It has been ten days since we have had an Internet connection and could update the cruising log so we will cover most of our cruise on Lake Champlain with this entry. Tomorrow we will be heading south to Whitehall, NY and the entrance to the Champlain canal which will return us to Troy where we started the northern triangle.

On August 18th and 19th we continued our stay in the Lighthouse Marina at Rouses Point, NY, on the northern tip of Lake Champlain. The wind was howling out of the South as a strong front approached with intermittent strong rain showers. There was an open water wind advisory for the lake so we decided to land cruise for the two days. We portaged the crew in a rental car through the Adirondack Mountains and toured Lake Placid and Saranac Lake. We found the best prime rib we have ever tasted at the Great Adirondack Steak and Seafood Co. in Lake Placid. The second day we crossed the bridge and drove down the islands on Vermont side to Burlington. When we arrived in Burlington the skies opened up and it poured. We had to give up on walking around the interesting downtown areas. It was good to see this cruising area from the land side before we passed through by water.

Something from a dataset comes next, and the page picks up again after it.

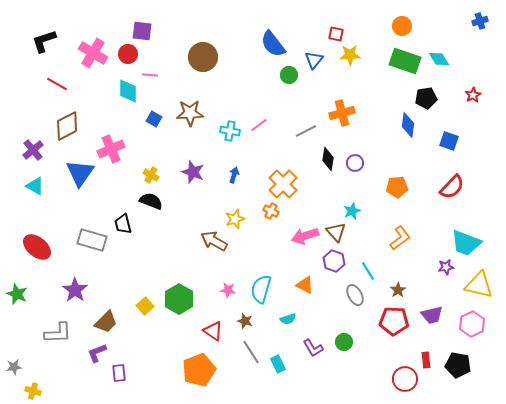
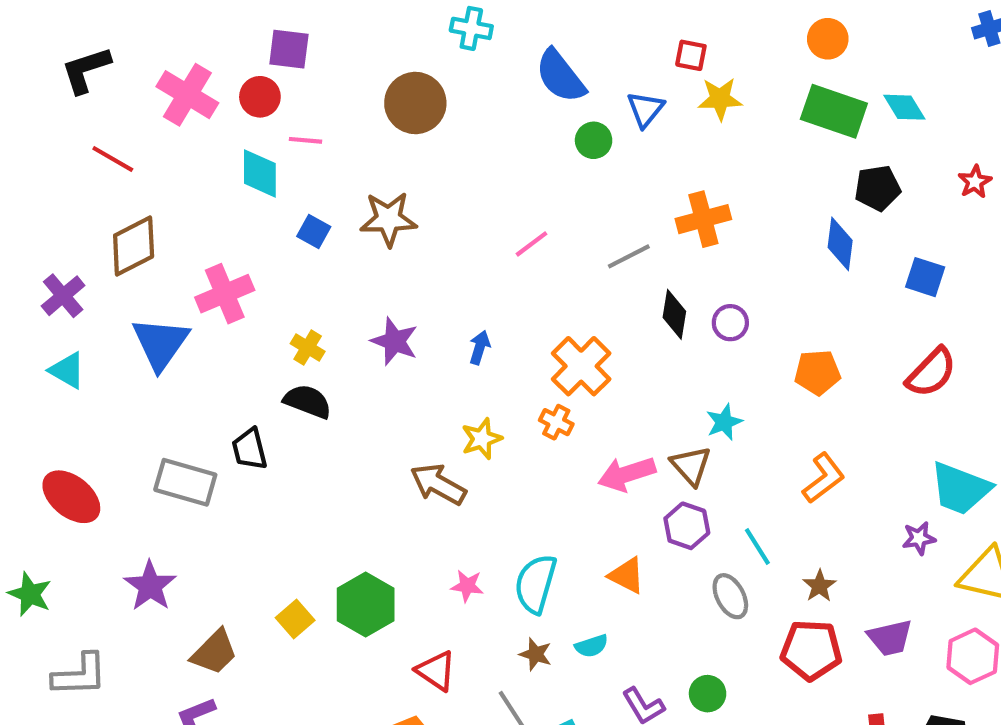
cyan cross: (230, 131) -> (471, 28), moved
brown star: (245, 321) -> (536, 654), moved
gray L-shape: (58, 333) -> (80, 675), moved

On August 20th we moved south about fifteen miles, cut through the Vermont Hero Islands at the Gut. Five miles to the east we tied up in the inner basin at Burton Island State Park for a four day stay. You can see MYTIC ROSE above providing us a comfortable lakeside island cabin complete with a screened in back porch. The 253 acre island park can only be reached by boat. It has no restaurants, cars, or shops. There are trails and campsites and the feeling of having left most of noisy civilization behind. Our stay provided a complete shift in gears and allowed us to walk, read and hang out in delightful scenery. There is a picture of Carol on one of our walks on the island in the photo gallery.

On August 24th we passed back through the Gut and headed south another eight miles to Smugglers Harbor, a small cove on the east shore of Valcour Island. This island is a New York State Primitive Area which is covered with mature forest and no infrastructure except for a dozen out houses. There is a picture of this beautiful cove in the gallery. We walked the trails for a couple of miles and enjoyed a quiet night on the hook.

The next morning, August 25th the wind had shifted to south and increased to twenty knots. The boat began to roll so we lifted the dingy which required an interesting dance on the rocking boat by the skipper to get the dingy secured to the cabin top. We upped anchor and headed south into a three to four foot chop. Approximately twenty miles to the south we found a well protected marina at Essex, NY.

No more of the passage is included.